20 years ago this month, Tim Berners Lee proposed a “universal linked information system” at the Cern particle physics laboratory that would evolve into what we now know of as simply "the web." One of the more interesting phenomenon in the evolution of the web, has been the evolution toward the web-as-platform. Since even before a different, though perhaps no less influential, Tim -- Tim O'Reilly -- articulated the notion in his classic piece "What is Web 2.0", web companies have been rapidly exposing APIs which empower others to build upon their applications and data. This phenomenon has become so prolific, that it's almost rare to find a web company that does not have an API as a core part of their strategy.
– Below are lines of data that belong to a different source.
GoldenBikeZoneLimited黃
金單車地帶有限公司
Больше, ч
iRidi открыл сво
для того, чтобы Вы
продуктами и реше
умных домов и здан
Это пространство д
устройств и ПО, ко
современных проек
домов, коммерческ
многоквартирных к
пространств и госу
These APIs are forming the building blocks enabling Tim Berners Lee's more recent vision of the semantic web to be realized.
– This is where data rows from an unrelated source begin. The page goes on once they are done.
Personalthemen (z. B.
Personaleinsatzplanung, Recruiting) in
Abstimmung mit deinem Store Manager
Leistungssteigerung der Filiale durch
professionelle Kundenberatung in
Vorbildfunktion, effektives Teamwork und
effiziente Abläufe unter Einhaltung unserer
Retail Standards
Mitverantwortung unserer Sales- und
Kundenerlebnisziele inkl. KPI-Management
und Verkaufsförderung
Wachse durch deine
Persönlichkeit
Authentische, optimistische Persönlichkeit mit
The semantic web is in essence, a web of understanding, where the actual meaning of web documents is made available to machines enabling a new generation of applications to emerge. The semantic web is being realized by many companies exposing APIs that are in turn used by other companies. For example, Yahoo has a terrific API with a very liberal usage policy. Yahoo has already spent billions of dollars indexing the entire web. Companies like Hakia, and my own, Evri, have taken advantage of Yahoo's extensive web crawl and global ranking to sample the web and index only the documents our users really need; this is a significant cost savings for a start up. Let's take another example; Free Base is busy building an extensive database of things -- think of it as a very highly structured Wikipedia, where not only is there a page for something like Barack Obama, but all of the data is completely structured and machine readable. This is in turn extremely helpful for applications like Powerset and Evri which need to be able to recognize these things in the many web documents their machines attempt to read in a human-like manner.
All of the above examples are, in essence, examples of machines talking to machines. In other words, when Hakia's indexing system leverages the Yahoo API to help determine what documents to index, I doubt a human is in the loop. In addition to machines talking to machines, there is, of course, the case of machines talking to humans. One of the hardest nuts to crack in the semantic web arena, is what a truly successful user experience looks and feels like. If you think back in time, when Alan Kay invented the desktop metaphor for PCs at Xerox Parc, the idea was not completely obvious. In fact, it was more than a decade before the metaphor was popularized by Apple. One of the most powerful motivations driving API proliferation is the appeal of access to a much larger community of innovators than are available within ones own company. For example, at my company we have great product designers and a terrific UI team; I have every confidence we are on the right path toward cracking the user experience problem for a deep semantic search engine. But, however good our team is, the user interface possibilities of building on our platform are endless. Why should we force our partners and customers to use our UIs? I think a similar conclusion is quite common; many semantic companies have some significant technology in the "deeper understanding" arena that enables a great number of UI permutations. So companies like Zemanta, Day Life, Reuters (Open Calais) and others all conclude: technology aspects with individual utility should be freed so its inherent value can be realized.
And of course, "freeing" technology aspects in the form of an API enables different monetization opportunities. In this rough economic climate, its a true advantage for any company to have diverse revenue streams. Many might not realize that almost 10x of Twitter's traffic is API driven. While most of us have little idea exactly what Twitter's monetization strategy looks like, I will wager a guess that making money off the API will be a core part of it. So how are companies making money off their APIs? Some are taking payment in the form of links to other already monetized pages. Many are simply charging for it. Most companies offer a certain volume of API requests free, then charge an escalated amount as a function of API request volume.
It seems obvious to most that social networking applications played a pivotal role in the web's evolution the past 10 years. Similarly, when we celebrate the 30th anniversary of the web, I predict APIs exposing a deep understanding of the web's content will be unambiguously recognized as primary drivers.